Esa primera vez que sus labios se unieron algo se encendió dentro de Roland, como si su alma se electrizara. Su cuerpo se agarrotó por el empeño en no estropear nada. Sus labios quedaron soldados a los de ella, pero sin fuerza. Sus manos, dos garras pegadas a los hombros de ella. Rosaline se revolvía bajo su yugo, pero, por más que lo intentaba, Roland no podía moverse.

Al fin, ella soltó una tierna risita y se escabulló de sus brazos. Se tumbó boca arriba en el heno, con los labios fruncidos y fuera de su alcance otra vez. Lo miraba como un niño mira un juguete que ya no le gusta.

—Qué poca gracia.

Roland se tiró al suelo de rodillas e hincó las manos en el áspero heno.

—¿Lo puedo volver a intentar? Estoy seguro de que puedo hacerlo mejor…?

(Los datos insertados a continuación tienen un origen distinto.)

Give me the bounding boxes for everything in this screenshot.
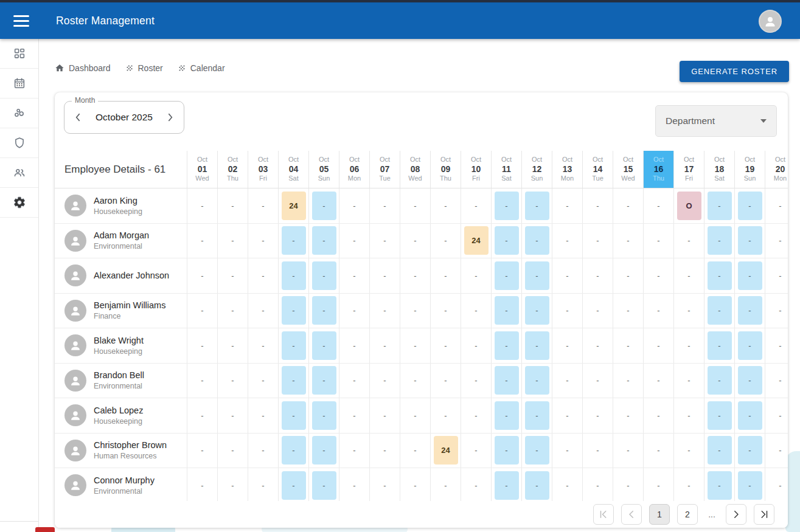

—Bueno, eso espero. —Su risa era recatada y elegante. Se volvió el tiempo justo para atormentarlo, luego se tumbó de nuevo en el heno y cerró los ojos—. Intentadlo.

Roland inspiró hondo, y bebió de la dulzura de todo su ser. Pero, cuando estaba a punto de darle otro beso torpe, Rosaline lo detuvo poniéndole una mano en el pecho.

Debió de notar que el corazón le iba a mil, pero lo disimuló.

—Esta vez —lo instruyó— no tan acartonado. Más… fluido. Pensad en el flujo de un poema. Bueno, quizá no en uno de los vuestros, mi señor. Quizá en vuestro poema favorito, pero de otro. Entregaos.

—¿Así? —Roland casi se abalanzó sobre ella, rodó y terminó dando con la cara en el heno. Luego se volvió hacia Rosaline, sofocado.

Tumbados uno junto al otro, mirándose, ella le cogió las manos. Sus caderas se tocaban a través de la ropa. Las puntas de sus pies se besaban sin vergüenza. El rostro de ella estaba a centímetros del de él.

—No me habéis acertado en la boca. —Esbozó una sonrisa tentadora—. Roland, amar significa no tener miedo de dejarse llevar, confiar en que voy a desear todo lo que tengáis que ofrecerme. ¿Lo entendéis?

—¡Sí, sí, lo entiendo! —susurró Roland, y se acercó más para su nuevo intento.

Sus labios, sus manos y su corazón estaban a punto de estallar de la emoción. Despacio, se dispuso a abrazarla.

—Roland…

«¿Y ahora qué?»

—Abrazadme fuerte, no me voy a romper.

Mientras la besaba, a Roland le pareció que ni la llamada de Lucifer le haría soltar a aquella hermosa doncella.

Seguiría su consejo miles de veces con otras damas en el futuro, y alguna vez sentiría algo, pero nunca mucho tiempo, y nunca jamás como aquello.